Australia is the smallest continent, but it has plenty to offer when it comes to food. Some of the foods Australians eat are derived from traditional English meals. After all, colonists from England settled here hundreds of years ago. However, Australians have managed to give these foods, such as meat pies and biscuits, their own spin.

Australian Favorites
Australians eat a variety of foods, ranging from seafood to Vegemite spread. While you’ll find tons of recipes available for Australian cuisine, some are considered more traditional than others. Anzac biscuits, made from oatmeal and coconut, are one example. Australians with a sweet tooth also enjoy a dessert called pavlova, which has meringue, fruit and whipped cream.

Australia also has its own traditional version of bread, called damper, which is meant to be baked over a campfire. What else do those living Down Under enjoy? Pumpkin soup is a local favorite, as are hamburgers topped with beetroot. Australians enjoy pumpkins in more than just soup, though. It’s a favorite vegetable and side dish, whether it’s mashed up with potatoes or baked on its own. Australians also make seasoned beef patties known as rissoles for informal dinners with friends and loved ones.

Seasonal Switches
Australia is in the Southern Hemisphere, which means that Christmas takes place during summer. Instead of cooking up hot comfort foods, such as ham and potatoes, Australians enjoy warm weather foods, including seafood and salads. They might spend the holiday feasting outdoors or even at the beach, rather than sitting around a dining room table.

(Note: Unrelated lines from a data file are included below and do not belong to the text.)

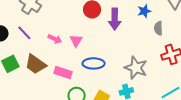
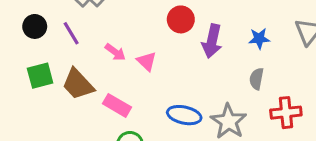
gray semicircle: (158, 28) -> (256, 79), moved
pink triangle: (76, 41) -> (147, 61), turned -32
blue ellipse: (94, 63) -> (184, 115), moved

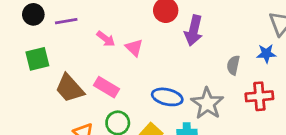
purple line: (71, 33) -> (66, 21), turned -70
blue star: (259, 39) -> (266, 54), moved
brown trapezoid: (78, 84) -> (70, 88), moved

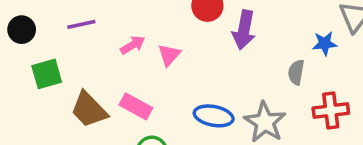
black circle: (33, 14) -> (22, 30), moved
pink arrow: (106, 39) -> (133, 45), turned -66
pink triangle: (134, 48) -> (169, 55), turned 30
blue star: (266, 54) -> (325, 43), moved

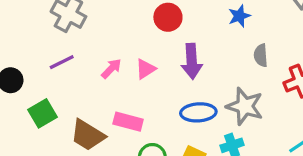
purple arrow: (244, 30) -> (192, 61), moved
blue star: (325, 43) -> (239, 16), moved
pink triangle: (169, 55) -> (146, 69), turned 30

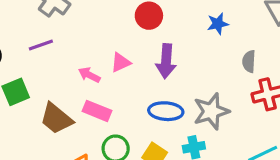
gray semicircle: (261, 55) -> (249, 61), moved
pink arrow: (111, 69) -> (89, 75), moved, turned -115
gray star: (245, 106) -> (211, 111), turned 30

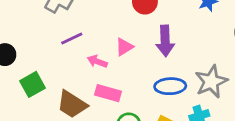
purple line: (41, 45) -> (72, 39), moved

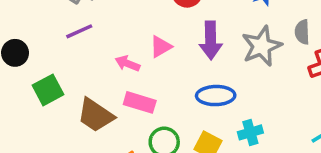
purple line: (72, 39) -> (79, 31), moved
gray star: (211, 82) -> (262, 46), moved

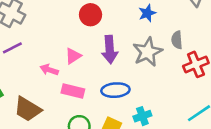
pink rectangle: (140, 102) -> (73, 91), moved

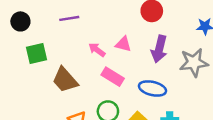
pink triangle: (73, 56) -> (123, 44), turned 30

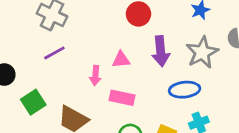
pink arrow: (97, 50) -> (95, 76), turned -102
blue ellipse: (152, 88) -> (185, 90), moved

Although June, July, and August are associated with wintertime in Australia, the weather is usually mild all year long. This gives Australians plenty of opportunities to have their meals outdoors, which many like to do. The mild weather makes it ideal for Australians to fire up the barbecue, or barbie, and cook up some shrimp or burgers.

Food Customs
Some Australians enjoy tea and biscuits in the late afternoon just as the English do. For Australian children, this serves as their snack when they come home from school. They don’t fill up too much, though, since they typically eat a large dinner a couple of hours later.

Australians have adopted elements of other cultures into their food in more recent years. That’s why you’ll find plenty of dishes that have influences from Greece, East Asia, the Middle East and more.